In this interview, Dr. Ryan Buck, internal medicine physician, shares how he was first introduced to cannabis as medicine and discusses cannabinoids as a treatment for dementia symptoms.
Dr. Ryan Buck is an Internal Medicine physician with more than 12 years of experience. He received his MD from the Northwestern Feinberg School of Medicine and now works in Hospital medicine with a focus on Oncology. He is also the Research Director for Acute on Chronic. He has published research on blood transfusion, and cannabis science.
Dr. Buck co-presented at the Cannabis Science Conference on September 22, 2023, with his talk titled “Cannabinoids for the Treatment of Agitation in Dementia,” with Rebecca Abraham, RN, BSN, the CEO and Founder of Acute on Chronic, the first cannabis nurse clinic in the Midwest.
Read a transcription of the interview below.
Can you tell us a little bit about yourself and how you became involved with the cannabis industry?
Dr. Ryan Buck: My name is Ryan Buck. I am a physician, an oncology hospitalist, and assistant professor of medicine at Northwestern in Chicago. I got involved with Acute on Chronic about three or four years ago. So I've known Rebecca, who's the CEO and founder, since I was a resident and she was a nurse just starting off and when she started this company as she kind of transitioned from working in the ICU to doing cannabis nursing. I was like a lot of physicians are curious about how cannabis and medical cannabis might help patients, but, you know, very little education or training on it. I certainly don't know how to tell people how to use it. I saw the results that she and the nurses were getting and I got really, really interested in the science behind this and learning more about it. I came on board as one of the medical directors, another research director there trying to kind of advance both the education and science behind, you know, cannabis and you know, cannabinoid system as medicine.
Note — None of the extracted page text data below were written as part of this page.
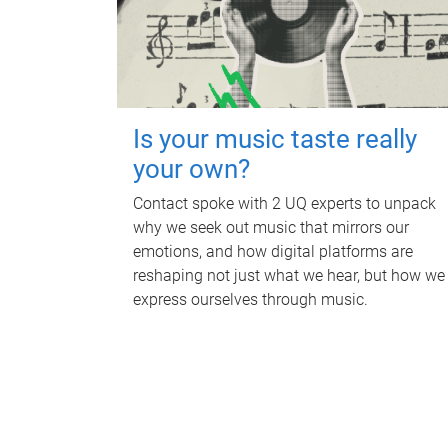
Is your music taste really
your own?
Contact spoke with 2 UQ experts to unpack
why we seek out music that mirrors our
emotions, and how digital platforms are
reshaping not just what we hear, but how we
express ourselves through music.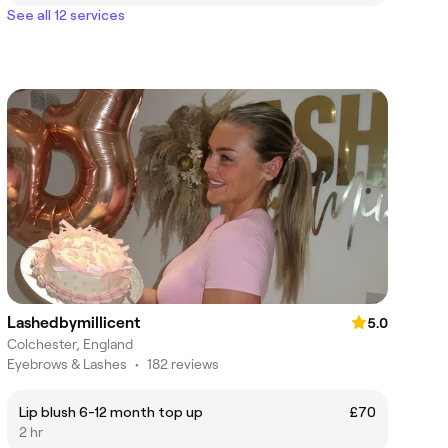
See all 12 services
Lashedbymillicent
5.0
Colchester, England
Eyebrows & Lashes
•
182 reviews
Lip blush 6-12 month top up
£70
2 hr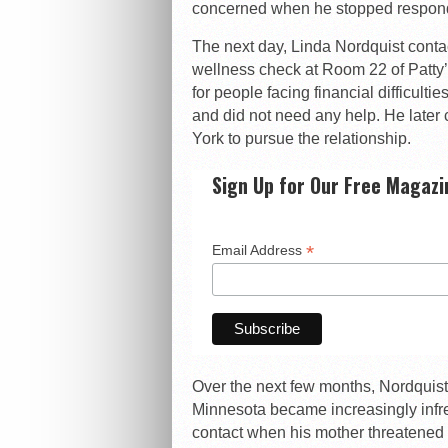
concerned when he stopped respondi
The next day, Linda Nordquist cont
wellness check at Room 22 of Patty’
for people facing financial difficult
and did not need any help. He later 
York to pursue the relationship.
Sign Up for Our Free Magazi
*
Email Address
Over the next few months, Nordquist
Minnesota became increasingly infr
contact when his mother threatened 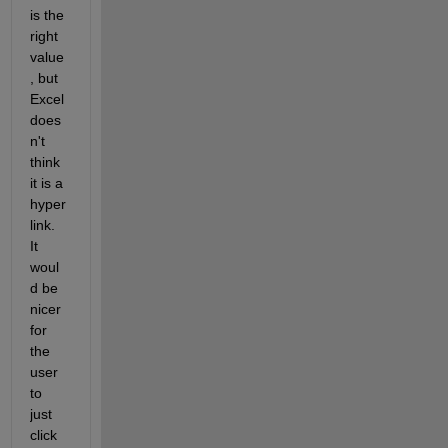
is the 
right 
value
, but 
Excel 
does
n't 
think 
it is a 
hyper
link.  
It 
woul
d be 
nicer 
for 
the 
user 
to 
just 
click 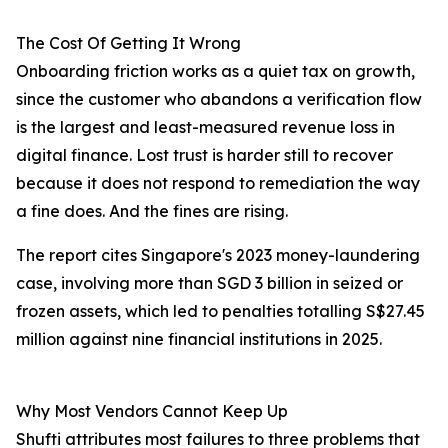
The Cost Of Getting It Wrong
Onboarding friction works as a quiet tax on growth,
since the customer who abandons a verification flow
is the largest and least-measured revenue loss in
digital finance. Lost trust is harder still to recover
because it does not respond to remediation the way
a fine does. And the fines are rising.
The report cites Singapore's 2023 money-laundering
case, involving more than SGD 3 billion in seized or
frozen assets, which led to penalties totalling S$27.45
million against nine financial institutions in 2025.
Why Most Vendors Cannot Keep Up
Shufti attributes most failures to three problems that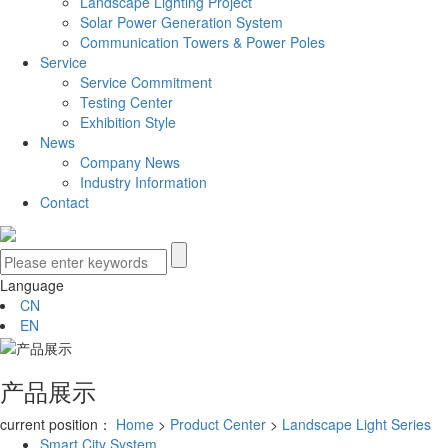
Landscape Lighting Project
Solar Power Generation System
Communication Towers & Power Poles
Service
Service Commitment
Testing Center
Exhibition Style
News
Company News
Industry Information
Contact
Language
CN
EN
产品展示
current position：
Home
>
Product Center
>
Landscape Light Series
Smart City System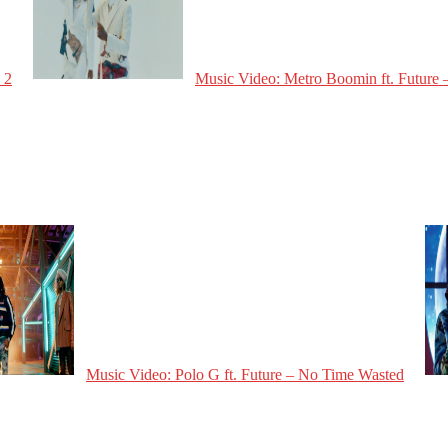
 2
Music Video: Metro Boomin ft. Future –
Music Video: Polo G ft. Future – No Time Wasted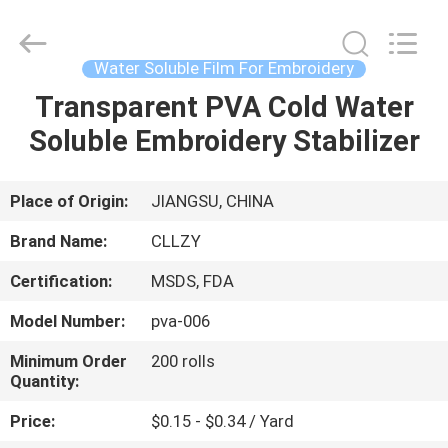
Changzhou
Greencradleland
Macromolecule
Materials
Co.,
Water Soluble Film For Embroidery
Ltd..
All
Rights
Transparent PVA Cold Water
HOME
Reserved.
Soluble Embroidery Stabilizer
PRODUCTS
Place of Origin:
JIANGSU, CHINA
ABOUT
Brand Name:
CLLZY
US
Certification:
MSDS, FDA
Model Number:
pva-006
FACTORY
TOUR
Minimum Order
200 rolls
Quantity:
Price:
$0.15 - $0.34 / Yard
QUALITY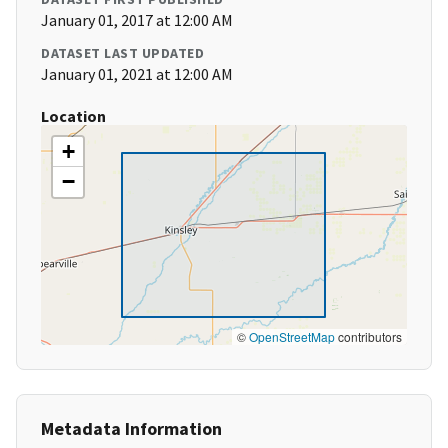
January 01, 2017 at 12:00 AM
DATASET LAST UPDATED
January 01, 2021 at 12:00 AM
Location
+
−
©
OpenStreetMap
contributors
Metadata Information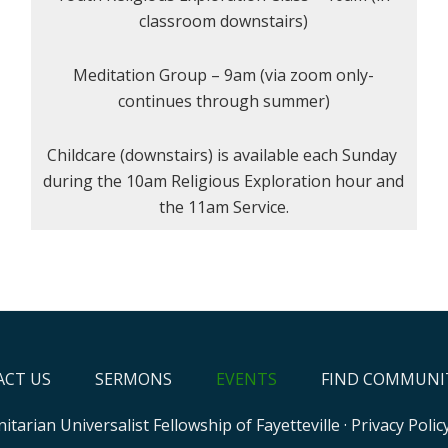
classroom downstairs)
Meditation Group – 9am (via zoom only-
continues through summer)
Childcare (downstairs) is available each Sunday
during the 10am Religious Exploration hour and
the 11am Service.
CT US
SERMONS
EVENTS
FIND COMMUNI
itarian Universalist Fellowship of Fayetteville
·
Privacy Polic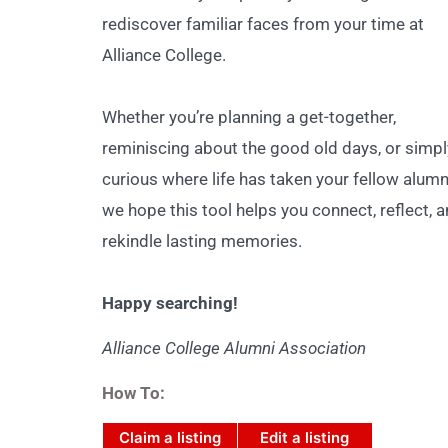
rediscover familiar faces from your time at
Alliance College.
Whether you’re planning a get-together,
reminiscing about the good old days, or simpl
curious where life has taken your fellow alumn
we hope this tool helps you connect, reflect, 
rekindle lasting memories.
Happy searching!
Alliance College Alumni Association
How To:
Claim a listing
Edit a listing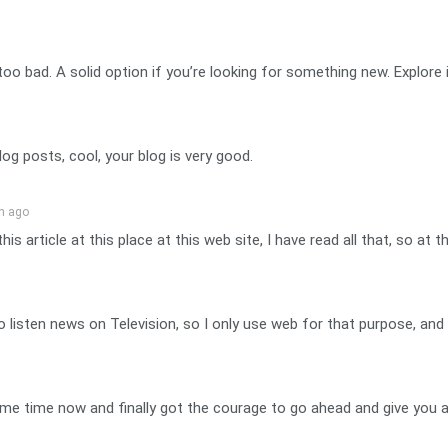
oo bad. A solid option if you’re looking for something new. Explore 
og posts, cool, your blog is very good.
n ago
his article at this place at this web site, I have read all that, so a
ife to listen news on Television, so I only use web for that purpose, 
 some time now and finally got the courage to go ahead and give yo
What is neuropsychiatric symptoms (NPS) and how do cannabinoids benefit NPS related to Alzheimer’s Disease (AD)?
Dr. Buck: With dementia and especially Alzheimer's disease, there is the initial memory loss and cognitive impairment that comes with it. But especially in Alzheimer's disease, up to 80 to 90% of patients will also go on to develop what we call these neuropsychiatric symptoms. So that can be sleep, disruption, anxiety, depression, agitation–a lot of the behaviors that become really, really difficult distressing for the patient and extremely distressing for their kind of loved ones and caregivers to kind of help deal with. And unfortunately right now there are just not really in from the traditional pharmacologic treatments, there's not good treatments, they don't work well and they come with really significant risks such as falls, seizures, death–nothing that you that you want to do. And so it's been really challenging to treat these symptoms in this huge population of patients and there's just been this growing body of evidence that cannabinoids are definitely safe in this patient population and used correctly, I think they've it's been shown that they are effective in reducing and helping to manage these neuropsychiatric symptoms that can be so challenging.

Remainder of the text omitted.